Rob Stein: It is, because the industry is changing so much, there’s so many exciting companies, startups that are coming out of nowhere, cloud companies that are really starting to take over a lot of our business. The grass looks greener in a lot of other places so our challenge is showing the individual that the grass is pretty green here and the shiny object is still at NetApp.

Fred Diamond: Again, you’ve worked for NetApp, of course you’re leading US Public Sector and you worked at Oracle and a couple defense contractors. Why don’t you tell us about the #1 specific sale success or win from your career that you’re most proud of?

Rob Stein: I have to think back to probably my first big win when I was at Oracle. It was an enterprise license agreement for one of the navy commands and it took about 3/4 of the year to create the value, to work the sales motion and basically we got the CIO of that command to say yes three days before the end of the quarter. They actually put it in procurement which in a government situation is not always a short time frame and they got it done in a couple three days and I got the order. I felt so excited about this, I literally took my family to Disney World the next quarter.

Fred Diamond: Again, in today’s Sales Game Changers podcast, we’re talking to Rob Stein, VP of US Public Sector at NetApp. Rob, before we take a short break and listen to one of our sponsors, again you made the move from engineering. What was your degree, by the way?

Rob Stein: Called System Science and Mathematics which is basically the math of all the engineering disciplines.

Fred Diamond: When you were in college coming out, you said you had no aspirations to be in sales. Now you’re running one of the top sales teams in companies that are focusing on the US Public Sector marketplace. Did you ever question being in sales? Again, you made the shift, you talked about what happened when you started working on proposals and you started to see the value in what you were doing, but did you ever thing to yourself, “It’s too hard, it’s really just not for me”?
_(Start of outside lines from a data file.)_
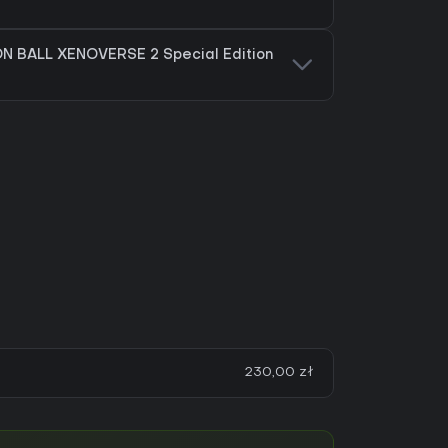
N BALL XENOVERSE 2 Special Edition
230,00 zł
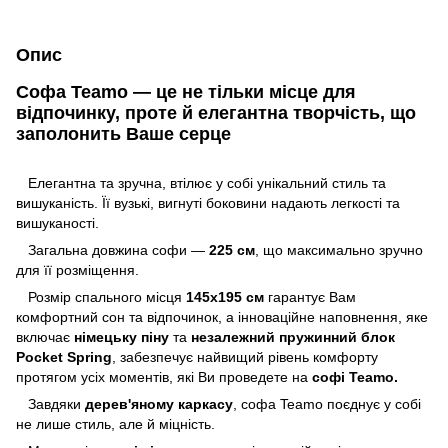
Опис
Софа Teamo — це не тільки місце для
відпочинку, проте й елегантна творчість, що
заполонить Ваше серце
Елегантна та зручна, втілює у собі унікальний стиль та
вишуканість. Її вузькі, вигнуті боковини надають легкості та
вишуканості.
Загальна довжина софи —
225 см
, що максимально зручно
для її розміщення.
Розмір спального місця
145х195 см
гарантує Вам
комфортний сон та відпочинок, а інноваційне наповнення, яке
включає
німецьку піну
та
незалежний пружинний блок
Pocket Spring
, забезпечує найвищий рівень комфорту
протягом усіх моментів, які Ви проведете на
софі Teamo.
Завдяки
дерев'яному каркасу
, софа Teamo поєднує у собі
не лише стиль, але й міцність.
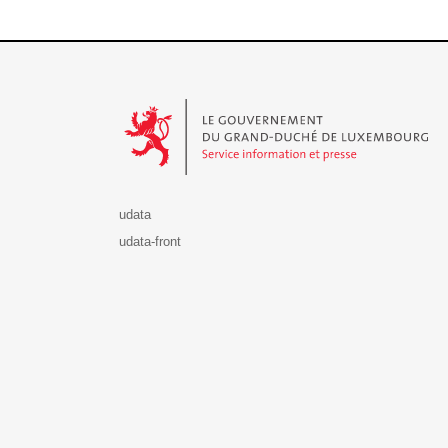
Le Gouvernement du Grand-Duché de Luxembourg - S
udata
udata-front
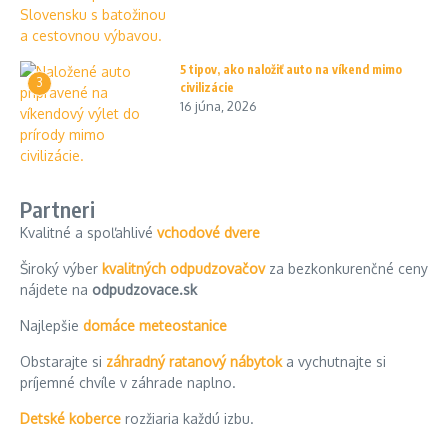
5 tipov, ako naložiť auto na víkend mimo
3
civilizácie
16 júna, 2026
Partneri
Kvalitné a spoľahlivé
vchodové dvere
Široký výber
kvalitných odpudzovačov
za bezkonkurenčné ceny
nájdete na
odpudzovace.sk
Najlepšie
domáce meteostanice
Obstarajte si
záhradný ratanový nábytok
a vychutnajte si
príjemné chvíle v záhrade naplno.
Detské koberce
rozžiaria každú izbu.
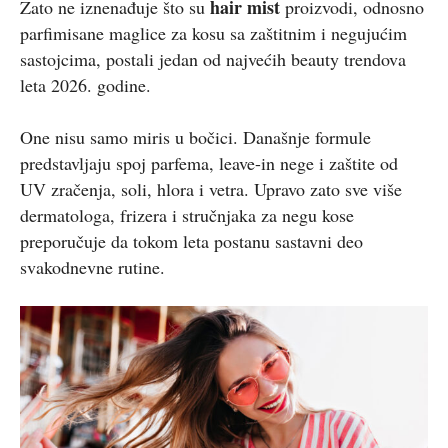
hair mist
Zato ne iznenađuje što su
proizvodi, odnosno
parfimisane maglice za kosu sa zaštitnim i negujućim
sastojcima, postali jedan od najvećih beauty trendova
leta 2026. godine.
One nisu samo miris u bočici. Današnje formule
predstavljaju spoj parfema, leave-in nege i zaštite od
UV zračenja, soli, hlora i vetra. Upravo zato sve više
dermatologa, frizera i stručnjaka za negu kose
preporučuje da tokom leta postanu sastavni deo
svakodnevne rutine.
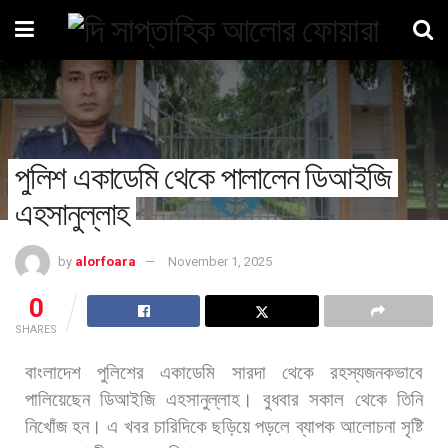
পুলিশ একাডেমি থেকে পালালেন ডিআইজি
এহসানুল্লাহ
by
alorfoara
November 1, 2025
0
SHARES
বাংলাদেশ
পুলিশের
একাডেমি
সারদা
থেকে
রহস্যজনকভাবে
পালিয়েছেন
ডিআইজি
এহসানুল্লাহ।
বুধবার
সকাল
থেকে
তিনি
নিখোঁজ
হন।
এ
খবর
চারিদিকে
ছড়িয়ে
পড়লে
ব্যাপক
আলোচনা
সৃষ্টি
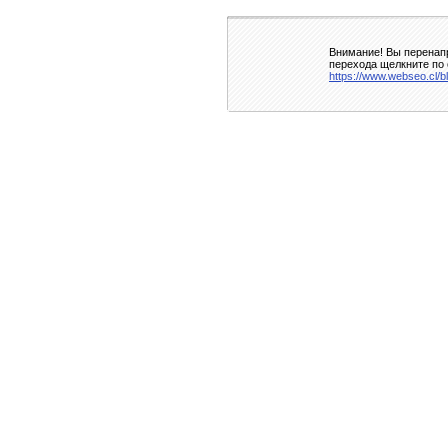
Внимание! Вы перенапр
перехода щелкните по 
https://www.webseo.cl/bl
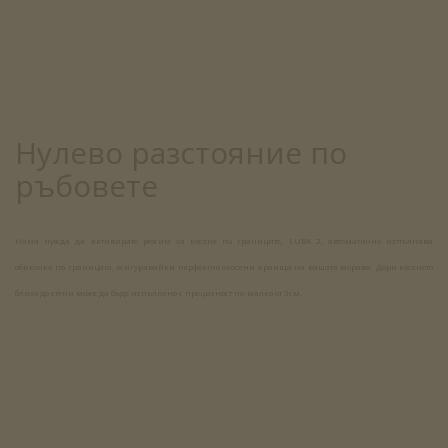
Нулево разстояние по
ръбовете
Няма нужда да активирате режим за косене по границите, LUBA 2, автоматично изпълнява
обиколка по границата, осигурявайки перфектно окосени краища на вашата морава. Дори косенето
близо до стени може да бъде изпълнено с прецизност по-малко от 5см.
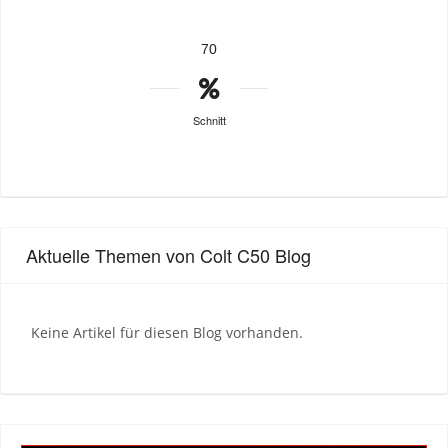
70
Schnitt
Aktuelle Themen von Colt C50 Blog
Keine Artikel für diesen Blog vorhanden.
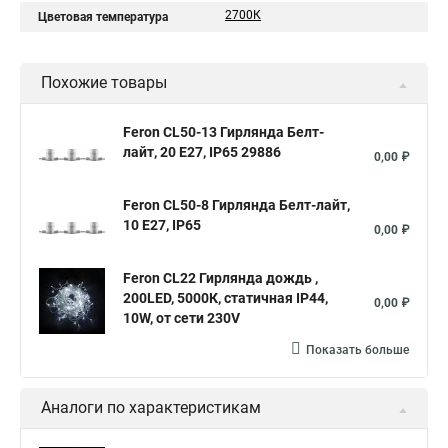
2700К
Цветовая температура
Похожие товары
Feron CL50-13 Гирлянда Белт-
лайт, 20 E27, IP65 29886
0,00 ₽
Feron CL50-8 Гирлянда Белт-лайт,
10 E27, IP65
0,00 ₽
Feron CL22 Гирлянда дождь ,
200LED, 5000К, статичная IP44,
0,00 ₽
10W, от сети 230V
Показать больше
Аналоги по характеристикам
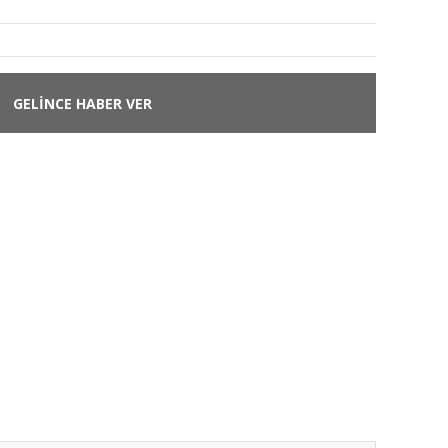
GELİNCE HABER VER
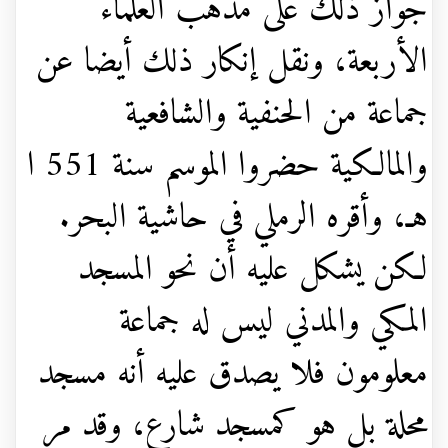
جواز ذلك على مذهب العلماء
الأربعة، ونقل إنكار ذلك أيضا عن
جماعة من الحنفية والشافعية
والمالكية حضروا الموسم سنة 551 ا
هـ، وأقره الرملي في حاشية البحر.
لكن يشكل عليه أن نحو المسجد
المكي والمدني ليس له جماعة
معلومون فلا يصدق عليه أنه مسجد
محلة بل هو كمسجد شارع، وقد مر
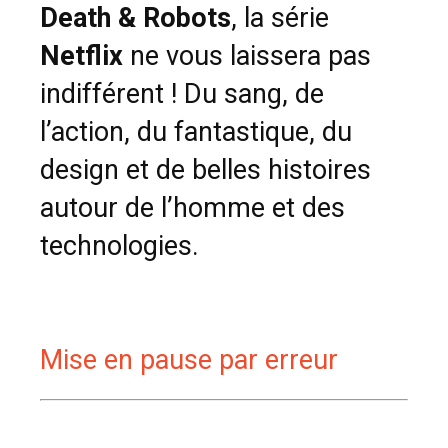
Death & Robots
, la série
Netflix
ne vous laissera pas
indifférent ! Du sang, de
l’action, du fantastique, du
design et de belles histoires
autour de l’homme et des
technologies.
Mise en pause par erreur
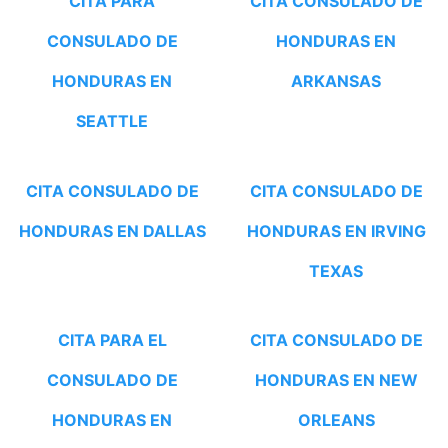
CITA PARA
CITA CONSULADO DE
CONSULADO DE
HONDURAS EN
HONDURAS EN
ARKANSAS
SEATTLE
CITA CONSULADO DE
CITA CONSULADO DE
HONDURAS EN DALLAS
HONDURAS EN IRVING
TEXAS
CITA PARA EL
CITA CONSULADO DE
CONSULADO DE
HONDURAS EN NEW
HONDURAS EN
ORLEANS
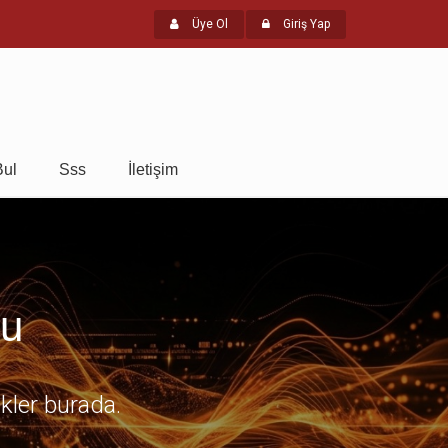
Üye Ol
Giriş Yap
Bul
Sss
İletişim
mu
ikler burada.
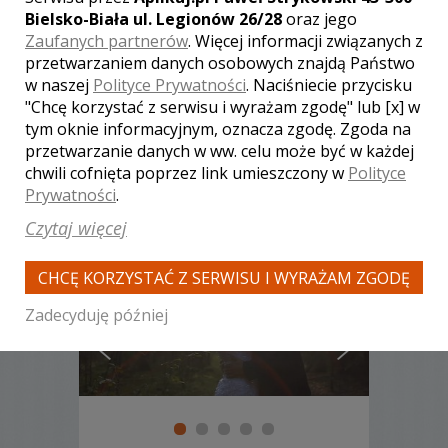
Poleceń: 7
Bielsko-Biała ul. Legionów 26/28
oraz jego
Profesjonalne wideofilmowanie i
Zaufanych partnerów
. Więcej informacji związanych z
fotoreportaż z uroczystości ślubnych,
przetwarzaniem danych osobowych znajdą Państwo
komunii, studniówek.
w naszej
Polityce Prywatności
. Naciśniecie przycisku
"Chcę korzystać z serwisu i wyrażam zgodę" lub [x] w
tym oknie informacyjnym, oznacza zgodę. Zgoda na
przetwarzanie danych w ww. celu może być w każdej
chwili cofnięta poprzez link umieszczony w
Polityce
Zobacz więcej
Prywatności
.
Czytaj więcej
CHCĘ KORZYSTAĆ Z SERWISU I WYRAŻAM ZGODĘ
Zadecyduję później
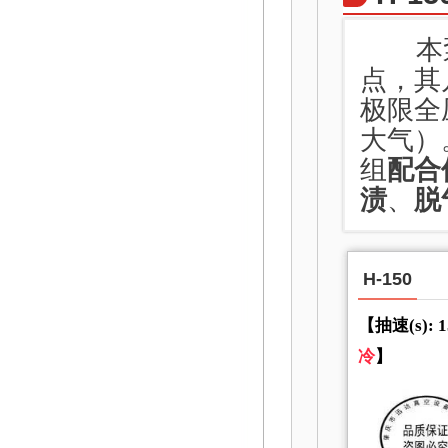
本泵
点，其
极限全
大气）
组
配合
渍
、
脱
H-150
【抽速(s): 
冷
】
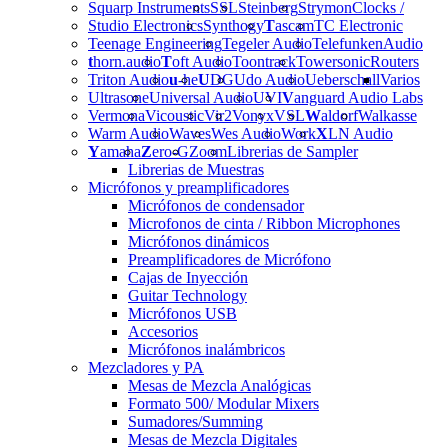
Squarp Instruments
SSL
Steinberg
Strymon
Clocks /
Studio Electronics
Synthogy
T
ascam
TC Electronic
Teenage Engineering
Tegeler Audio
Telefunken
Audio
t
horn.audio
T
oft Audio
Toontrack
Towersonic
Routers
Triton Audio
u
-he
U
DG
Udo Audio
Ueberschall
Varios
Ultrasone
Universal Audio
UVI
V
anguard Audio Labs
Vermona
Vicoustic
Vir2
Vonyx
VSL
W
aldorf
Walkasse
Warm Audio
Waves
Wes Audio
Work
X
LN Audio
Y
amaha
Z
ero-G
Zoom
Librerias de Sampler
Librerias de Muestras
Micrófonos y preamplificadores
Micrófonos de condensador
Microfonos de cinta / Ribbon Microphones
Micrófonos dinámicos
Preamplificadores de Micrófono
Cajas de Inyección
Guitar Technology
Micrófonos USB
Accesorios
Micrófonos inalámbricos
Mezcladores y PA
Mesas de Mezcla Analógicas
Formato 500/ Modular Mixers
Sumadores/Summing
Mesas de Mezcla Digitales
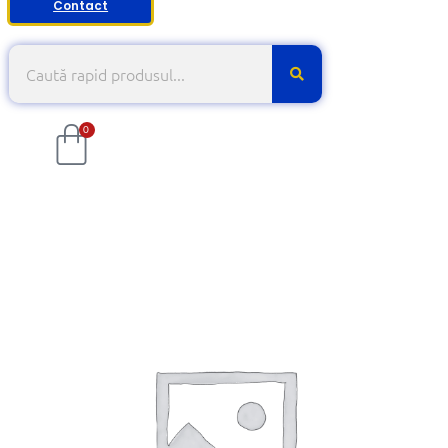
Contact
0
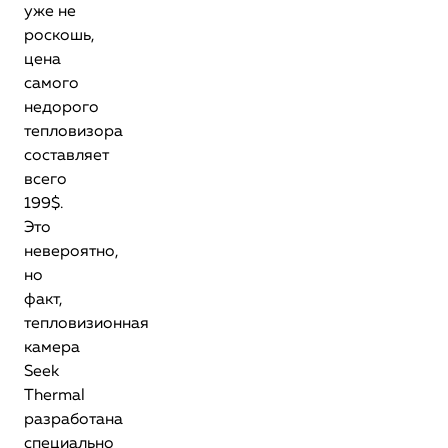
уже не
роскошь,
цена
самого
недорого
тепловизора
составляет
всего
199$.
Это
невероятно,
но
факт,
тепловизионная
камера
Seek
Thermal
разработана
специально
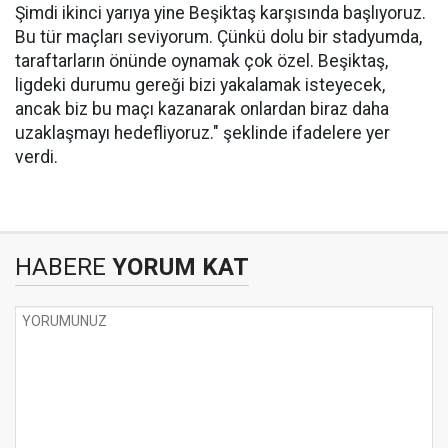
Şimdi ikinci yarıya yine Beşiktaş karşısında başlıyoruz.
Bu tür maçları seviyorum. Çünkü dolu bir stadyumda,
taraftarların önünde oynamak çok özel. Beşiktaş,
ligdeki durumu gereği bizi yakalamak isteyecek,
ancak biz bu maçı kazanarak onlardan biraz daha
uzaklaşmayı hedefliyoruz." şeklinde ifadelere yer
verdi.
HABERE
YORUM KAT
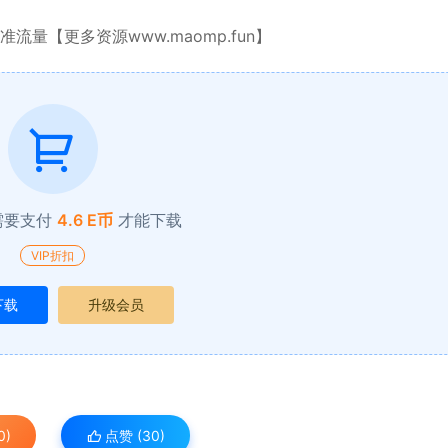
量【更多资源www.maomp.fun】
需要支付
4.6 E币
才能下载
VIP折扣
下载
升级会员
0)
点赞 (
30
)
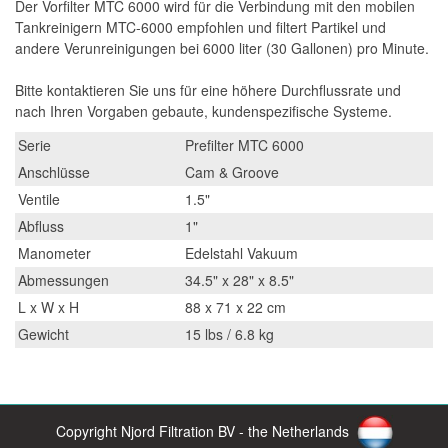
Der Vorfilter MTC 6000 wird für die Verbindung mit den mobilen
Tankreinigern MTC-6000 empfohlen und filtert Partikel und
andere Verunreinigungen bei 6000 liter (30 Gallonen) pro Minute.
Bitte kontaktieren Sie uns für eine höhere Durchflussrate und
nach Ihren Vorgaben gebaute, kundenspezifische Systeme.
Serie
Prefilter MTC 6000
Anschlüsse
Cam & Groove
Ventile
1.5"
Abfluss
1"
Manometer
Edelstahl Vakuum
Abmessungen
34.5" x 28" x 8.5"
L x W x H
88 x 71 x 22 cm
Gewicht
15 lbs / 6.8 kg
Copyright Njord Filtration BV - the Netherlands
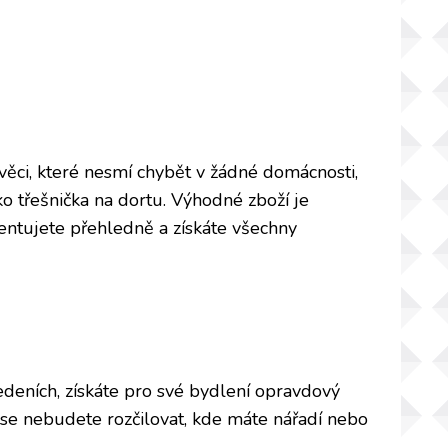
 věci, které nesmí chybět v žádné domácnosti,
o třešnička na dortu. Výhodné zboží je
ntujete přehledně a získáte všechny
edeních, získáte pro své bydlení opravdový
se nebudete rozčilovat, kde máte nářadí nebo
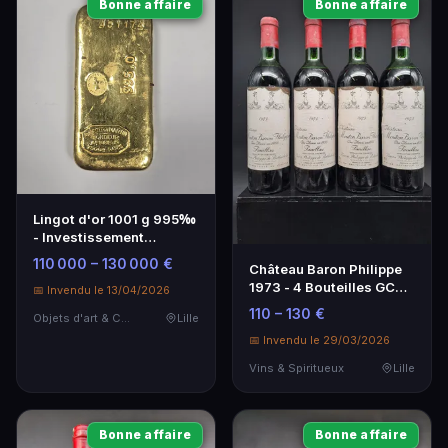
Bonne affaire
Bonne affaire
Lingot d'or 1001 g 995‰
- Investissement
précieux
110 000 – 130 000 €
Château Baron Philippe
1973 - 4 Bouteilles GCC
📅 Invendu le 13/04/2026
Pauillac
110 – 130 €
Objets d'art & Curiosités
Lille
📅 Invendu le 29/03/2026
Vins & Spiritueux
Lille
Bonne affaire
Bonne affaire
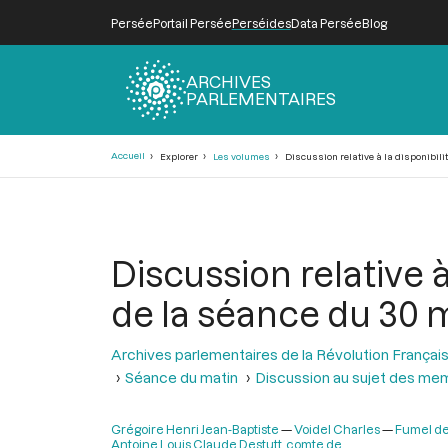
Persée
Portail Persée
Perséides
Data Persée
Blog
ARCHIVES
PARLEMENTAIRES
Fil
Accueil
Explorer
Les volumes
Discussion relative à la disponibil
d'Ariane
Discussion relative 
de la séance du 30 
Archives parlementaires de la Révolution Françai
Séance du matin
Discussion au sujet des mem
Grégoire Henri Jean-Baptiste
Voidel Charles
Fumel de
Antoine Louis Claude Destutt, comte de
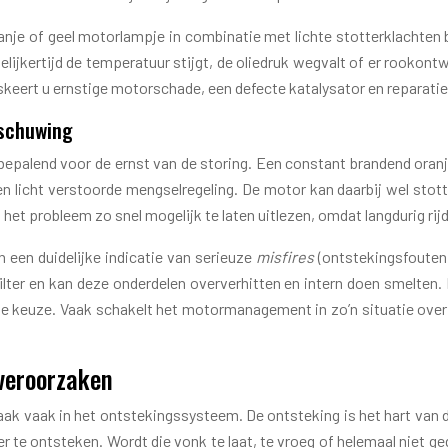
anje of geel motorlampje in combinatie met lichte stotterklachten b
lijkertijd de temperatuur stijgt, de oliedruk wegvalt of er rookontwi
 riskeert u ernstige motorschade, een defecte katalysator en reparati
schuwing
 bepalend voor de ernst van de storing. Een constant brandend ora
licht verstoorde mengselregeling. De motor kan daarbij wel stot
et probleem zo snel mogelijk te laten uitlezen, omdat langdurig ri
 een duidelijke indicatie van serieuze
misfires
(ontstekingsfouten) 
ilter en kan deze onderdelen oververhitten en intern doen smelten. 
ge keuze. Vaak schakelt het motormanagement in zo’n situatie ove
veroorzaken
zaak vaak in het ontstekingssysteem. De ontsteking is het hart va
r te ontsteken. Wordt die vonk te laat, te vroeg of helemaal niet 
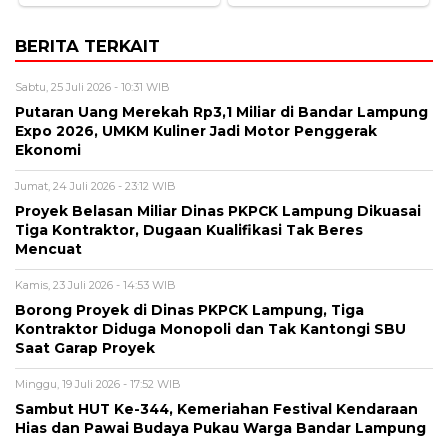
BERITA TERKAIT
Sabtu, 25 Juli 2026 - 10:31 WIB
Putaran Uang Merekah Rp3,1 Miliar di Bandar Lampung
Expo 2026, UMKM Kuliner Jadi Motor Penggerak
Ekonomi
Jumat, 24 Juli 2026 - 23:12 WIB
Proyek Belasan Miliar Dinas PKPCK Lampung Dikuasai
Tiga Kontraktor, Dugaan Kualifikasi Tak Beres
Mencuat
Kamis, 23 Juli 2026 - 14:53 WIB
Borong Proyek di Dinas PKPCK Lampung, Tiga
Kontraktor Diduga Monopoli dan Tak Kantongi SBU
Saat Garap Proyek
Minggu, 19 Juli 2026 - 17:52 WIB
Sambut HUT Ke-344, Kemeriahan Festival Kendaraan
Hias dan Pawai Budaya Pukau Warga Bandar Lampung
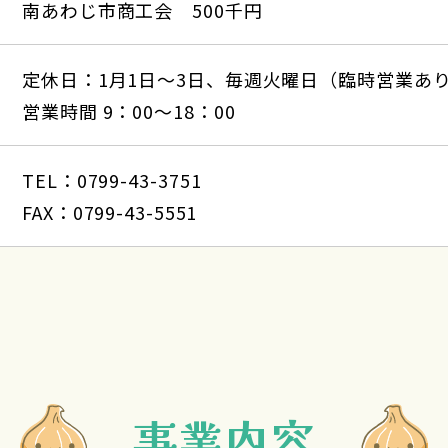
南あわじ市商工会 500千円
定休日：1月1日～3日、毎週火曜日（臨時営業あ
営業時間 9：00～18：00
TEL：
0799-43-3751
FAX：0799-43-5551
事業内容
Rob Stein: I have, particularly at the beginning I wondered, “Am I too methodical? Am I doing sales like I’ve been an engineer? Am I sociable enough? Do I build enough relationships?” Begin a technical person, I’m used to working on a problem and being very methodical about things so when I finally was able to release myself from having to have perfection every step of the way and having to be methodical on everything I do, I then started to think, “This isn’t a bad thing.” Particularly when you start getting some wins you really are sold on sales as a job.

Fred Diamond: What’s the most important thing you want to get across to the junior selling professionals listening to today’s podcast to help them improve their career?

Rob Stein: As I mentioned early on, I think bringing value to the customer is really important. Understand the details of your product, understand the details of what the customer is trying to achieve so you can actually bring that value and be methodical about it. You don’t have to be slow, but there is a process, there is a logic to a sales motion so be methodical if you know the details about all aspects of the customer and your products. I think that’s how you can bring value.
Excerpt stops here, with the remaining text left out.